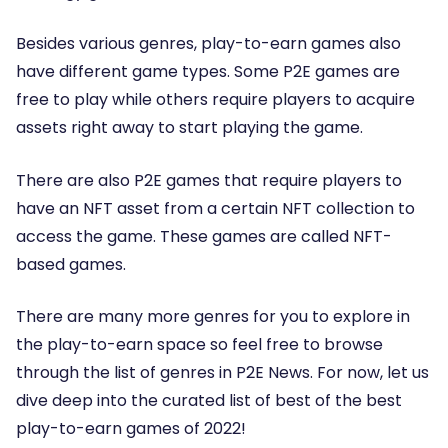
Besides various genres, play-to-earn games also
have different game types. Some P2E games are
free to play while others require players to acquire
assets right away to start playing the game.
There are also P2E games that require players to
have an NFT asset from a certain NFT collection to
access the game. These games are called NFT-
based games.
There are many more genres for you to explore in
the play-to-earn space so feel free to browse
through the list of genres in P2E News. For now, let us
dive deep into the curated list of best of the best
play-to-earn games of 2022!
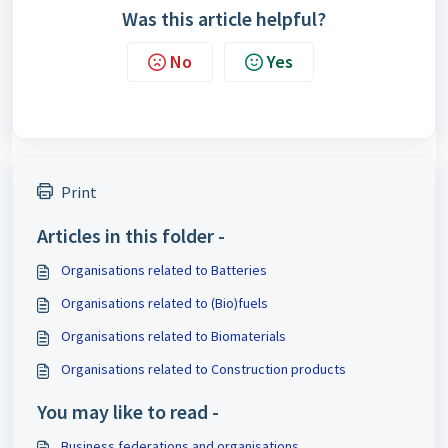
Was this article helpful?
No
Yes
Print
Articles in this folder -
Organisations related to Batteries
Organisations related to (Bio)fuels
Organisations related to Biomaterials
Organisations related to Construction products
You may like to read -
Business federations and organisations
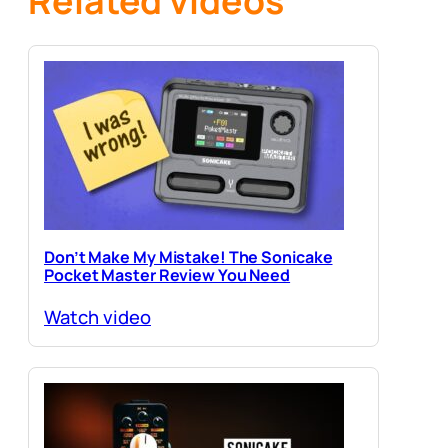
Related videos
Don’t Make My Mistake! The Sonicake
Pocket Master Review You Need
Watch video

• • •

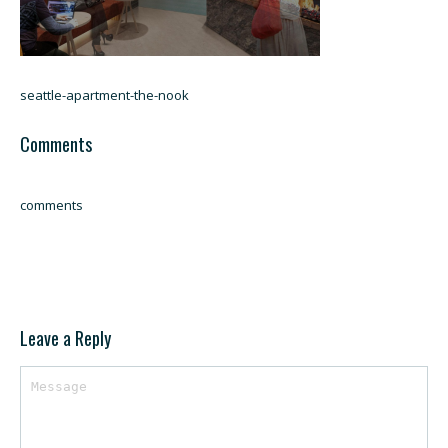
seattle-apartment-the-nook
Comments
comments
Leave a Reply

• • •

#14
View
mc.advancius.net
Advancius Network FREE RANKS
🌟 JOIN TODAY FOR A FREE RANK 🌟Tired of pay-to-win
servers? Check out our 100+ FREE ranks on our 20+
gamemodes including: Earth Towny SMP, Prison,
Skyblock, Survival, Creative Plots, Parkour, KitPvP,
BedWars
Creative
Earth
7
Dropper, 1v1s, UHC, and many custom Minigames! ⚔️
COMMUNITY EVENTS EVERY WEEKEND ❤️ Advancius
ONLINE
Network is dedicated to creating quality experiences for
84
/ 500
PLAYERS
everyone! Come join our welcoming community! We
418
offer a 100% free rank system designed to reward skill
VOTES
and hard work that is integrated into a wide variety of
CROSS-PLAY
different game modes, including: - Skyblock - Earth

• • •

• AIM OF THE TASK
The lines to extract from the data above begin with the line containing "and hard work" and end with the line containing "different game modes, including: - Skyblock". Extract them exactly, including both.

• ANSWER BOX
and hard work that is integrated into a wide variety of
CROSS-PLAY
different game modes, including: - Skyblock - Earth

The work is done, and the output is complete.